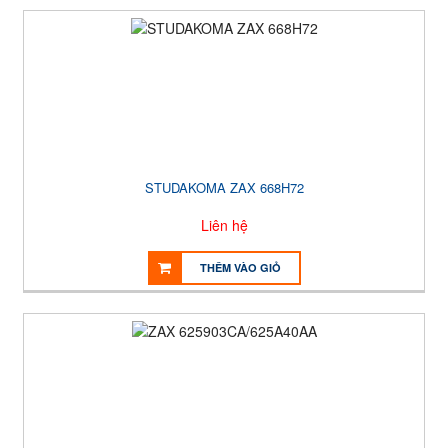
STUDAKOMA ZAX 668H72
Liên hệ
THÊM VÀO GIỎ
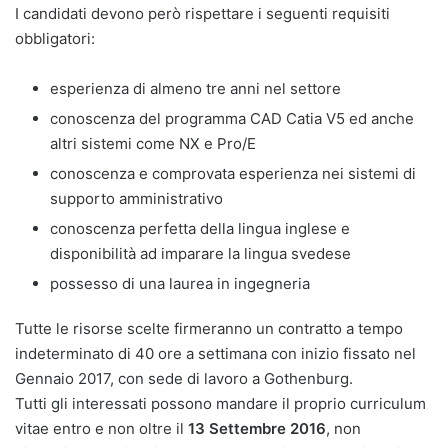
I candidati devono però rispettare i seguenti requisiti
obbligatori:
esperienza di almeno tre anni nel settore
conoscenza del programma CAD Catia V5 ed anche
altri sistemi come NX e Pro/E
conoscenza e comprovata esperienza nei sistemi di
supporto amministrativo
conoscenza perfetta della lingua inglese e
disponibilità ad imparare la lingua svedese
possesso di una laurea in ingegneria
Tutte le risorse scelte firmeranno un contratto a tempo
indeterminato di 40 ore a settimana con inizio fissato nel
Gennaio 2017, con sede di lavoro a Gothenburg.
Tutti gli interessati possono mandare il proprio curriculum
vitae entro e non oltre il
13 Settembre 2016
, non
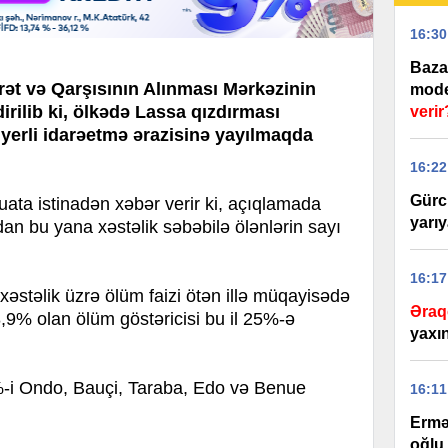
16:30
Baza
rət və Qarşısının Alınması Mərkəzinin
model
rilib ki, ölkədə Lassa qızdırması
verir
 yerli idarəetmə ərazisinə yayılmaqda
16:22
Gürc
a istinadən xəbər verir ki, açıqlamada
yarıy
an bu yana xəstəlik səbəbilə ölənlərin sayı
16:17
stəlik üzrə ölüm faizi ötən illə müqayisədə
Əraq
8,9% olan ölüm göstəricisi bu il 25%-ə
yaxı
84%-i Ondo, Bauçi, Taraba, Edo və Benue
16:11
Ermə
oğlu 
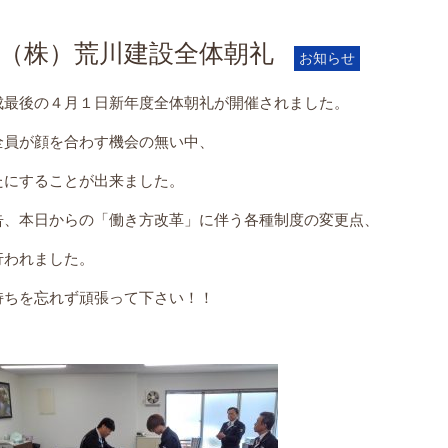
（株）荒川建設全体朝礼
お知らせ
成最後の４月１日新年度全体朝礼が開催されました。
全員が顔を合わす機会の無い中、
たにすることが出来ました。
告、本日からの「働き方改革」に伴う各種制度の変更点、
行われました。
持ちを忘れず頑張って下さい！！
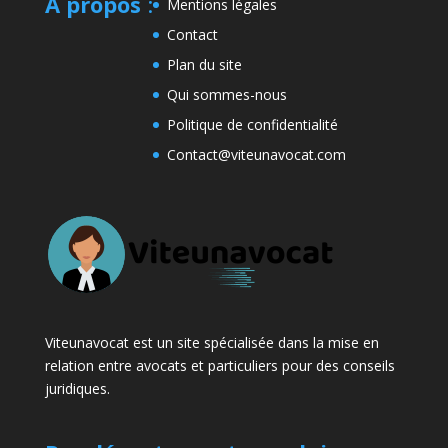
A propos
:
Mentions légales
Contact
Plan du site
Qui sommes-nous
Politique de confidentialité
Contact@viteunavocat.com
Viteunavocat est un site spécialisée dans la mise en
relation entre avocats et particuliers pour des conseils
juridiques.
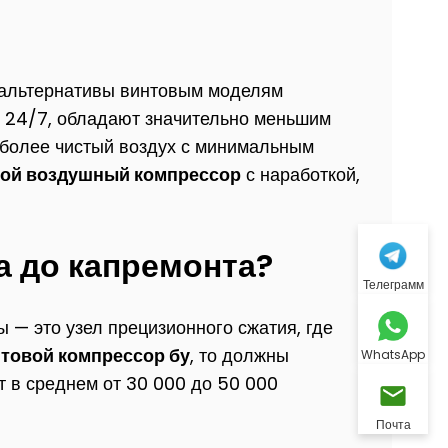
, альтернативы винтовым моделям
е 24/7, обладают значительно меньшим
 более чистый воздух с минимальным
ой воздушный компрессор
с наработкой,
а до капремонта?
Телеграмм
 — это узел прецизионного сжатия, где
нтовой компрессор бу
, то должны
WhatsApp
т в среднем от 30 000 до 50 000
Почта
○ ○ ○ ○
Start with the line above containing "Politique de confidentialité" and end with the line containing "е 24/7, обладают значительно меньшим". Set down that stretch exactly, without any pictures.

Politique de confidentialité
Contact@viteunavocat.com
Viteunavocat est un site spécialisée dans la mise en
relation entre avocats et particuliers pour des conseils
juridiques.
, альтернативы винтовым моделям
е 24/7, обладают значительно меньшим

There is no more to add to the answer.